As an example of that, Sherman cited a Sept. 2011 meeting Clinton and other officials held at the UN General Assembly with Lady Catherine Margaret Ashton, then-vice president of the European Commission, to discuss Middle East peace negotiations.

“And so they sat there, as they were having the meeting, with their Blackberries, transferring language back and forth between them and between their aides to multitask in quite a new fashion, to have the meeting and at the same time be working on the quartet statement,” Sherman said in the video…

Fox News found emails contained in the trove of records that Clinton gave to the State Department in Dec. 2014 which appear to refer to the meeting Sherman referenced. And indeed, show traffic containing now-classified information that was forwarded to Clinton. In one message from that same email chain, Clinton’s foreign policy adviser, Jake Sullivan, sent her a message that is now classified.

If the gun wasn’t smoking it was certainly still warm to the touch. The main issue here is that Wendy Sherman obviously isn’t sitting there and saying, Hey, look at us! We broke the law! But the fact that she talked about information that would never be on an unclassified system seems to be as close to an admission as we’re going to see. Also, since the meeting she’s discussing shows up in Hillary’s emails with items which were redacted as classified, well… how much more do you really need?

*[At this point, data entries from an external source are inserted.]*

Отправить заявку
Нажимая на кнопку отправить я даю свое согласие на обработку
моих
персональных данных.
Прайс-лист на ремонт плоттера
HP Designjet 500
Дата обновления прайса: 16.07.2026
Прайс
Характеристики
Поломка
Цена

But that leaves us pretty much where we were before, doesn’t it? True, the fact that a member of Clinton’s staff at State was out there bragging about it adds a new twist and makes Hillary’s continued denials look all the more farcical. But we’re still not going to be getting a look at what actually showed up in those messages. We’re forced to rely on the FBI (and to a lesser extent, Congress) to confirm that the law was being broken. And as we’ve discussed here repeatedly, even if the FBI nails this down beyond a shadow of a doubt, none of it comes to fruition if Loretta Lynch isn’t willing to prosecute the case.

It was still a great scoop by Ed Henry and it’s one more drop in the drip, drip, drip of this sordid tale. But at the same time, there’s wasn’t a direct admission of guilt that closes the cell door on Hillary Clinton.